Between the step e2 and the step e3, when karst fracture leakage or fracture confined water is met, bentonite powder and cement slurry are adopted to protect the wall or wet clay balls are backfilled into the hole for plugging, and when the plugging cannot be performed, a sleeve is adopted to perform plugging; when a cavity or a cavity with less fillers is encountered, drilling two-dimensional sonar scanning is needed to find out the scale and space distribution condition of a goaf, the karst cave distribution condition and the filling condition, wherein the two-dimensional sonar scanning is needed to be carried out on the cavity section filled with water, and the drilling is continued after sonar is finished; in the step e5, according to the drilling result, C-ALS cavity scanning is carried out in the drilling hole with the drill dropping height larger than 0.5m, and a cavity scanning system result chart of the goaf is formed; and performing cross-hole electromagnetic wave CT test in two adjacent drill holes to form a cross-hole electromagnetic wave CT section result diagram.

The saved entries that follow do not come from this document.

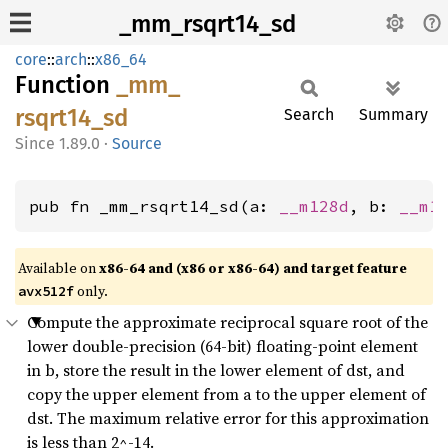
_mm_rsqrt14_sd
core
::
arch
::
x86_64
Function
_mm_
rsqrt14_
sd
Search
Summary
1.89.0
·
Source
pub fn _mm_rsqrt14_sd(a: 
__m128d
, b: 
__m1
Available on
x86-64 and (x86 or x86-64) and target feature
only.
avx512f
Compute the approximate reciprocal square root of the
lower double-precision (64-bit) floating-point element
in b, store the result in the lower element of dst, and
copy the upper element from a to the upper element of
dst. The maximum relative error for this approximation
is less than 2^-14.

In step E, the drilling depth is required as follows: for the goaf and the sections near the goaf, drilling a general hole to 10m below the bottom plate elevation of the bottommost goaf, drilling a technical hole to 15m below the bottom plate elevation of the bottommost goaf, and drilling a controlled hole to 30m below the bottom plate elevation of the bottommost goaf; for the non-goaf section, the general drilling depth is 50m, and the technical drilling depth is 70 m; if the final hole depth meets the karst cave, deepening the drilling hole, wherein the adjustment range of the general drilling hole is 60 +/-1 m, and the technical drilling hole depth is 70 +/-1 m; the general hole drilling is a drilling hole with the depth capable of controlling the main stress layer of the foundation and capable of meeting the design requirement of a foundation treatment cargo pile foundation; technical drilling refers to drilling meeting the requirements of adopting geotechnical tests and carrying out in-situ tests, wherein the in-situ tests include but are not limited to standard penetration tests and dynamic exploration tests; the controlled drilling is the drilling which meets the requirements of settlement calculation, structure checking calculation and overall stability checking calculation besides the conditions of general drilling.

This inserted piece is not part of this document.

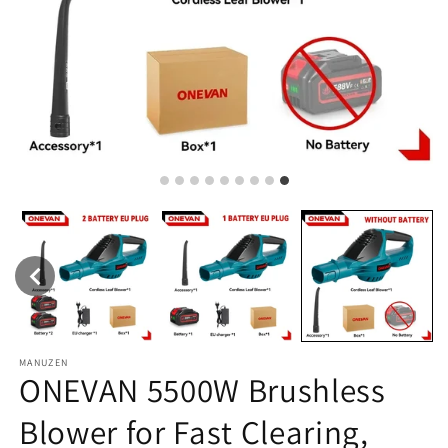
MANUZEN
ONEVAN 5500W Brushless
Blower for Fast Clearing,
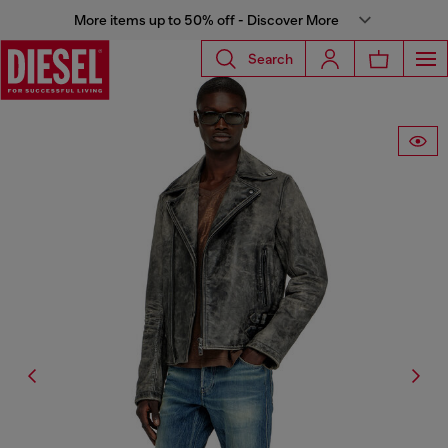
More items up to 50% off - Discover More
Search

F. Geomechanics simulation test:

f1, performing a three-dimensional geomechanical model test on the underground cavity area with high risk by adopting a similar model test according to the geological survey data obtained in the step E, and simulating deformation and damage conditions of the rock stratum under the load action condition;

f2, simulating the process of stratum settlement under the action of load by adopting a numerical simulation method according to the geological survey data obtained in the step E, and qualitatively analyzing the occurrence and development of geological risks;

f3, combining the results of the two researches in the steps f1 and f2, and providing an experimental reference basis for the suitability evaluation of the land utilization in the research area;

G. establishing a geological exploration BIM model, namely establishing an underground three-dimensional geological information model of a goaf, namely the geological exploration BIM model, on the basis of exploration drilling data, surveying and mapping data and geophysical prospecting data according to geological stratification information of all drilling holes, karst caves obtained by in-cave scanning, the trend and size information of the goaf and underground water level information geological information;

it should be noted that, after the BIM model is built, the real image rendering is performed, the appearances of all geological layers in the BIM model are close to real, the classification of the geological layers can be directly judged according to the appearances, and by building the above-ground building analysis model, the image ranges of the goafs and the underground cavities on the above-ground building can be visually checked, so that the important role in preventing and controlling potential hidden dangers is played; meanwhile, the underground water level is displayed really, real-time water level observation data are updated in the BIM in time, and the method is of great importance to prevention of hidden danger of ground collapse;

H. compiling a survey result report, wherein the survey result of the goaf comprises the following steps: the data collected in the step A and analysis results, regional geological profile, geophysical prospecting, drilling and testing results, the influence length of the goaf, the number of layers of mineral resource excavation, excavation thickness, roof lithology, mining time limit, mining method, mining rate, roof management method, collapse condition, goaf stability analysis and evaluation, goaf disaster risk comprehensive partition and appropriate evaluation;

in addition, the conclusion includes the suitability evaluation of the goaf site on the proposed road or structure, the volume of the residual cavity of the goaf, the type and the range of the overlying resources; the supplementary table comprises a goaf questionnaire, a goaf deformation parameter table, a goaf road engineering hazard degree comprehensive evaluation table and a goaf residual cavity volume list table; the report map should include a borehole histogram, a geological plan, a geological longitudinal section and a cross section;

I. and (3) sorting and archiving the data, and after the goaf exploration is finished, archiving the effective original data of collection, investigation, geophysical prospecting, drilling, field test and indoor test, and the measurement, observation and test data.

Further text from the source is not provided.